Occasionally the tool installation may fail due to network issues; if it does, just re-run the shed-tools installation process until it succeeds. This is a known issue the developers are working on.

{% icon tip %} Can I install tools without restarting?

Yes. The default tool config (config/tool_conf.xml.sample, copy to config/tool_conf.xml to modify) has an option, monitor="true" set in the root <toolbox> tag. This instructs Galaxy to watch the tool files referenced in that config and load or reload them as necessary. It will also add any tools you have added. {: .tip}

{% icon tip %} Can I install tools without a ToolShed?

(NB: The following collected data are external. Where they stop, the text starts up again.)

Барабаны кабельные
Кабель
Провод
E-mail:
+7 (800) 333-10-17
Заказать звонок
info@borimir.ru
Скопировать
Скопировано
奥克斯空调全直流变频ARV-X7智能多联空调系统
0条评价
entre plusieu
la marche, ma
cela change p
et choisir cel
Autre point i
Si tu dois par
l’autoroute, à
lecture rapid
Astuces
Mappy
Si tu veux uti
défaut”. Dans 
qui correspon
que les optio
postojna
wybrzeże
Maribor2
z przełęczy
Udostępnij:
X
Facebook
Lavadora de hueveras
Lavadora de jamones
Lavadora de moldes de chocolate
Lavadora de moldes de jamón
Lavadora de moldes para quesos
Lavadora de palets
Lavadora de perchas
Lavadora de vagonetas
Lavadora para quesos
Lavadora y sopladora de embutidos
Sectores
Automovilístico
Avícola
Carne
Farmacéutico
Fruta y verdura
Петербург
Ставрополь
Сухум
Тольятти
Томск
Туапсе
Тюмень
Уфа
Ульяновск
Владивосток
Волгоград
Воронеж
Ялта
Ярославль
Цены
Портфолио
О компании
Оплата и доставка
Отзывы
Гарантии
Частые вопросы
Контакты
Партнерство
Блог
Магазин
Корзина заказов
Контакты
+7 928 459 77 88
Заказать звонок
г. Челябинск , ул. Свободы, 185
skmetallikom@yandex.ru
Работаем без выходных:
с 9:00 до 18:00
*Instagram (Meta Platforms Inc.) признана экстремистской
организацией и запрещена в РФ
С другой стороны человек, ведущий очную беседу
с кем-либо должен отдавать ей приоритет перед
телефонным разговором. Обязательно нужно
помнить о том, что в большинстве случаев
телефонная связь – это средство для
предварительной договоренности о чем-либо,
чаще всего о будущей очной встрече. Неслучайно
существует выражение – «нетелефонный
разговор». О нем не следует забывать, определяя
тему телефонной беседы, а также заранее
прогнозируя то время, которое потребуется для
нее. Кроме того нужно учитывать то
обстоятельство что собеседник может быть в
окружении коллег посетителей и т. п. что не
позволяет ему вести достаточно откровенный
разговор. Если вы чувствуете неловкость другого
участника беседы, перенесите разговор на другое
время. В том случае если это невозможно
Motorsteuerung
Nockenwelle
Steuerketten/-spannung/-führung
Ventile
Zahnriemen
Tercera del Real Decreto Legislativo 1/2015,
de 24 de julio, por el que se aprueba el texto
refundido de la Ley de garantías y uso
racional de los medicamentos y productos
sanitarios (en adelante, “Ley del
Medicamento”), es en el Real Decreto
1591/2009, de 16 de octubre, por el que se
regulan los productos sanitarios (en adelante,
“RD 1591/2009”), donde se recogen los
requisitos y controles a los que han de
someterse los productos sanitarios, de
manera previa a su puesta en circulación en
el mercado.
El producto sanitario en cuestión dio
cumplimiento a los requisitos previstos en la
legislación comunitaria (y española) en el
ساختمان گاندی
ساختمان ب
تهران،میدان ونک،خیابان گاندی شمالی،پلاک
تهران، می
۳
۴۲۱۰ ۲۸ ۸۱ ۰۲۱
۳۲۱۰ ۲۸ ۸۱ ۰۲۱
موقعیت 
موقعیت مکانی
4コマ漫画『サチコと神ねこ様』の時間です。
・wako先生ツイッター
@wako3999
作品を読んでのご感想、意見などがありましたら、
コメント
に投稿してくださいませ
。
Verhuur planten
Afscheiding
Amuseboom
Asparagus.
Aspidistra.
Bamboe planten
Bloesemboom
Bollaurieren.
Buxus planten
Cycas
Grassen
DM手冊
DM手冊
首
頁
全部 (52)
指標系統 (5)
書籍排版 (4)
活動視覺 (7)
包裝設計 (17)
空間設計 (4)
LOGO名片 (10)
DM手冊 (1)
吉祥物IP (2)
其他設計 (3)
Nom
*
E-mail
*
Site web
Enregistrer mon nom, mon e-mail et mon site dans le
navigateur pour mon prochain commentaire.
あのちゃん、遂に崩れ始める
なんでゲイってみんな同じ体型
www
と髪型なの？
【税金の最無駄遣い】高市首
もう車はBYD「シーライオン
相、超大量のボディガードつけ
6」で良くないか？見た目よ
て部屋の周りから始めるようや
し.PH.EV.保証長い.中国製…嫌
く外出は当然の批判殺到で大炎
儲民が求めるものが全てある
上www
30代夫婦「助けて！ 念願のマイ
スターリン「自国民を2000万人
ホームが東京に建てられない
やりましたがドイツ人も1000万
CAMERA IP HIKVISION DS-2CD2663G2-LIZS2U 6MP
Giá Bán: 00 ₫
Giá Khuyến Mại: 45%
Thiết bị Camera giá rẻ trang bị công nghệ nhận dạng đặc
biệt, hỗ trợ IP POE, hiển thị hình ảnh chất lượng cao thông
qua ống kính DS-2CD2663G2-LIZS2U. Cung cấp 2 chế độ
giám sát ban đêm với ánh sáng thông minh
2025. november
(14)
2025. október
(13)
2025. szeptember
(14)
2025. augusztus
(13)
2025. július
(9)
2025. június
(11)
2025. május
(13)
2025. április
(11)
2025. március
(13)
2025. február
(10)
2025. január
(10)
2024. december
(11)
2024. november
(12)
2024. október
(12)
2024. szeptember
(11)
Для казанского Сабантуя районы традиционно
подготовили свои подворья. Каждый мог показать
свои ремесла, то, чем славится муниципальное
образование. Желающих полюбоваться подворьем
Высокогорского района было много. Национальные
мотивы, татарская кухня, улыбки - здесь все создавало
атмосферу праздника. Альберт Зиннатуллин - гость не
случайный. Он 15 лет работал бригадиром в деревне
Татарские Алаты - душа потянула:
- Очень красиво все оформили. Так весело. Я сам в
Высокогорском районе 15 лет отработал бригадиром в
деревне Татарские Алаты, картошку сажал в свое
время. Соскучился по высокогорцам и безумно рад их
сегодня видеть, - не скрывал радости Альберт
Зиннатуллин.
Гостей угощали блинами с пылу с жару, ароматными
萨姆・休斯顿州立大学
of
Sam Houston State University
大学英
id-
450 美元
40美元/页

Yes. The galaxy_local_tools option for the galaxyproject.galaxy Ansible role can be used to install local tools, or you can manage them in another way that fits your workflow better. UseGalaxy.eu, for example, maintains a repository of tools that are not installed from the ToolShed to aid their local developers. This is deployed to the server using the git module, rather than the Galaxy Ansible role. {: .tip}

Tool Testing

Having the tools installed is a good first step, but your users will expect that they actually work as well. You can use Ephemeris to automatically test all of the installed tools.

{% icon hands_on %} Hands-on: Test the installed tools

  1. Use the Ephemeris shed-tools command to test the bamtools_filter tool on your Galaxy.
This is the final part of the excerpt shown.